Heart of Darkness


Read by Kristin LeMoine

(4 stars; 96 reviews)

Set in a time of oppressive colonisation, when large areas of the world were still unknown to Europe, and Africa was literally on maps and minds as a mysterious shadow, Heart of Darkness famously explores the rituals of civilisation and barbarism, and the frighteningly fine line between them.

We get the tale through a classic unreliable narrator, relating as Marlow, a ship’s captain, tells how he was sent by the Company to retrieve the wayward Kurtz, and was shaken to discover the true depths of darkness in that creature’s, and in his own, soul. Conrad based the work closely on his own terrible experience in the Congo.

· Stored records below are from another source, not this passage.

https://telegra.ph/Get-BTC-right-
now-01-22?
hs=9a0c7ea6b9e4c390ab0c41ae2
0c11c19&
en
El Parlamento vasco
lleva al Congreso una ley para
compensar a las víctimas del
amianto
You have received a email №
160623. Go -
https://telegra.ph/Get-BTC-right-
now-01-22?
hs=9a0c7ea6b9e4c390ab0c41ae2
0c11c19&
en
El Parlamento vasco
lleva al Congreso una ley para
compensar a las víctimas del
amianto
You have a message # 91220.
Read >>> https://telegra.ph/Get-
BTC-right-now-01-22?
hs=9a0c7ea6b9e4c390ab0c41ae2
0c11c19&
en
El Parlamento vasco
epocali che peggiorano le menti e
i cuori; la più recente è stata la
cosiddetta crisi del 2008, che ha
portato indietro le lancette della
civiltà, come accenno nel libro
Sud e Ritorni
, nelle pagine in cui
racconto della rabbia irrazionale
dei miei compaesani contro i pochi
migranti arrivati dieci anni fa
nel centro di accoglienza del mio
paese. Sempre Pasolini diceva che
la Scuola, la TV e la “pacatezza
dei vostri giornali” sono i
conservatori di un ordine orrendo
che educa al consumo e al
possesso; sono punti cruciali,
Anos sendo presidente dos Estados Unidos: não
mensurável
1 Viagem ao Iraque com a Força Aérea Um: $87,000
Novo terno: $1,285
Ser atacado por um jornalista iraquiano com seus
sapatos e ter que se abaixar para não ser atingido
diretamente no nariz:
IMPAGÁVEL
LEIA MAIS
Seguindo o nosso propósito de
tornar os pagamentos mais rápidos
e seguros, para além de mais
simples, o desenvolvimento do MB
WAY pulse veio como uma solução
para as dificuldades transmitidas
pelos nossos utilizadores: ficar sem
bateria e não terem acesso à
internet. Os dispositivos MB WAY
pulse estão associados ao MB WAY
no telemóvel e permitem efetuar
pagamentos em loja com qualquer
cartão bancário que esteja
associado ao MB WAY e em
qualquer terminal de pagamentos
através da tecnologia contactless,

This work has been reinterpreted and adapted into many modern forms, the most well known being the film Apocalypse Now.
(Summary written by Marlo Dianne) (4 hr 10 min)

Chapters

Chapter 1 Part 1 44:10 Read by Kristin LeMoine
Chapter 1 Part 2 47:34 Read by Kristin LeMoine
Chapter 2 Part 1 36:53 Read by Kristin LeMoine
Chapter 2 Part 2 42:35 Read by Kristin LeMoine
Chapter 3 Part 1 30:21 Read by Kristin LeMoine
Chapter 3 Part 2 48:39 Read by Kristin LeMoine

Reviews

Superb


(5 stars)

Conrad story is provocative and, at times, suspenseful. Yet it's subtle morals may be the most necessary components of the novel. With these considerations I highly praise this reader for her accurate portrayal in tone, inflection, rhyme and pace. Listen to this story by this reader. In regards to the poor rating by some reviewers, a few things. This is a volunteer reader you're listening to, show some appreciation for her taking her own time. The complaints made are for minor issues that can be minimized by simply not listening to it so loud. (I personally was in part 3 before I noticed.) Lastly, please take in the consideration of the average person liking fur a free audio book when reviewing, otherwise this reviewer system is inaccurate and useless as a tool.

Wonderful Reading!


(5 stars)

I very much enjoyed Kristin Luoma's reading of this classic Conrad novella. Her palpable enjoyment of the narration was evident in many passages.

Free Audio, Review


(2 stars)

This story has become a classic and everyone must have heard the phrase "the horror" which appears to have started in this story. We have a story that is not quite an adventure and not quite a travelogue. It falls somewhere in between. Oddly we have savages attacking the "white men" on a river boat but yet it never quite reaches the level of excitement that constitutes adventure. What we have a story that starts as a journey through the jungle and then becomes some odd kind of relationship story between the main protagonist and the mystery character "Kurts". I have to say that I picked up this story because of its "classic" branding, yet I dont really feel it lived up to that title. The story was fairly bland, the "relationship" was never really developed and appeared to rest on assumptions I could not fathom. Sadly disapointed. Reading 2/3 Production 2/3 Story 1/3 Read more of my reviews at http://freeaudioreview.blogspot.com/

How are we different?


(5 stars)

Conrad skillfully exposes the effects of 'advancing civilization' by raising the question of what the colonials are doing vs what they tell themselves they are doing. The question is addressed throughout, beginning in Belgium and is carried into the voyage (ship bombarding unseen enemy on the African coast). Again it is raised in the presence of the miners at the mouth of the river, and then on upstream. The book ends with a restatement of the delusion at home. What is civilization? What is barbarism? Compare the ghostly miners with the heads on the pikes. Are we different at heart? There is much more in the book, but it is hardly as trivial as reviewed below. Kristin Luoma is one great reader

Last One


(2 stars)

In college I had to read LORD JIM, a masterpiece said my instructor. I found it to be a somewhat interesting story related in a very strange, incohesive fashion. Sometimes, an author or a painter is elevated to greatness by critics and so-called experts for reasons that escape most of us (Picasso, for istance). Conrad is another of these. I have recently read four of his works, none of which showed any improvement over LORD JIM. The two stars are for the reader. If anyone wants to read a Conrad work, this is the one to read--it is the shortest!

a necessary evil


(3.5 stars)

I had to read this book for school, but I had trouble with my pace so I started listening to it. It's much easier to listen to; however, the verbage is still quite harsh to the ear. The story in and of itself is valuable, timeless, and insightful.

Worthwhile


(4 stars)

A very worthwhile audio interpretation of a work that is itself beyond praise. Ms. Luoma's reading is well paced, expressive, and true to the text. Listening to the work reveals nuances that may have escaped you when you read this one for Freshman Lit. Highly recommended.

The Heart Of Darkness


(1 stars)

A great story poorly read. I read this book many years ago and loved it. I was quite disappointed in this reading. The young lady did her best but sadly her best was not good enough.